There’s not really a lot you can do if you want to support older versions of IE (insecure by definition) and being able to drop a trojan doesn’t require admin access. It’s also why the first line in the docs for hosting a public instances is “EXPECT TO BE HACKED!”.
Direct compromise shouldn’t be possible since the machines require no inbound access and all traffic can be firewalled. Hacks will typically be a result of browsing malware pages (or ads).
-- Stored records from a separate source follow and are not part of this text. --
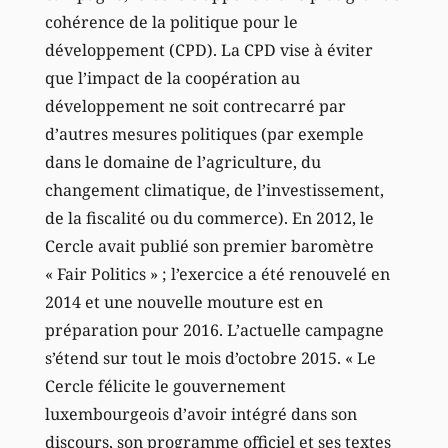
cohérence de la politique pour le
développement (CPD). La CPD vise à éviter
que l’impact de la coopération au
développement ne soit contrecarré par
d’autres mesures politiques (par exemple
dans le domaine de l’agriculture, du
changement climatique, de l’investissement,
de la fiscalité ou du commerce). En 2012, le
Cercle avait publié son premier baromètre
« Fair Politics » ; l’exercice a été renouvelé en
2014 et une nouvelle mouture est en
préparation pour 2016. L’actuelle campagne
s’étend sur tout le mois d’octobre 2015. « Le
Cercle félicite le gouvernement
luxembourgeois d’avoir intégré dans son
discours, son programme officiel et ses textes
There are things that can be done to help mitigate the issue but no way to completely prevent it given that by design we are browsing to any arbitrary page that users want us to visit. Some mitigations include:
- Public server blocks testing of URLs flagged by Google’s safe browsing API
- Can run a lightweight antivirus on the test agent (Microsoft’s tends to be the best as far as impact on systm resources, I wouldn’t recommend Norton, McAffee, AVG, Avast or any of the others that border on malware themselves)
- Can run the agent as a stateless VM and reset state periodically (nightly?). That would also reverse security updates though
- Only support the latest browser (IE 11, Firefox, Chrome)
If you know of specific agents with issues then please let me know and I can work with the partner running the location to re-image the test machine.
As far as rapid-fire tests go, that should independent of the agents themselves as tests can only come through the central server. I maintain a blacklist of IP’s and URLs that testing is blocked for because of abuse so usually they will only get a one-time benefit of a few page views before they are blocked from testing. It does happen but not all that often. At one point I had experimented with automatic rate limiting but that blocks a lot of valid use cases so it’s a manual process right now.